そのなかで昨シーズンから異彩を放つチームがBenefit one MONOLIZだ。結果は総合ランキング8位とはなったものの、ハイヒールで踊る「ヴォーグ」というダンスとジェンダーレスなスタイルでコアなファンを獲得。今シーズンもメンバーの入れ替わりを経て、毎ラウンドで刺激的なショウケースを披露するなど注目の存在だ。
個性的なチームをまとめるディレクターはHAL。昨シーズンは演技だけではなく、メンバーの人間関係も含めて指導してきたのだという。今回はそんな彼女と、株式会社Dリーグ代表取締役COO 神田勘太朗の対談をお届けする。(小池直也)
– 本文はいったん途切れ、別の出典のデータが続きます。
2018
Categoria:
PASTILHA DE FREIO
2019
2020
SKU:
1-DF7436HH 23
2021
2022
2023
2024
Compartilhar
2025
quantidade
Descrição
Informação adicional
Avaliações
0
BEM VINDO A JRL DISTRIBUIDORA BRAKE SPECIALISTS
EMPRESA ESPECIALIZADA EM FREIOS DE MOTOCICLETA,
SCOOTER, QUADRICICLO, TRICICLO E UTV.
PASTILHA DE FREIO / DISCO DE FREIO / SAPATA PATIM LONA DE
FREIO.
「10年後はダンサー自ら曲を作るのが普通になっているかも」(神田)
ーーまずオフシーズンはどんな活動をされていましたか?
HAL:週4〜5くらいで練習していました。音楽や衣装の制作で休みはなかったです。今シーズンはヴォーグ以外のジャンルも見せられたらと思って、初めての方や、私が好きでライブを観に行っていたようなミュージシャンの方と一緒に制作したりしていました。試合用の2分15秒に収めるアレンジも難しいみたいで、展開について話しながら進めています。
ーー音楽と言えば、昨年のBenefit one MONOLIZの楽曲は統一感のある音像と刺激的な歌詞が印象に残っています。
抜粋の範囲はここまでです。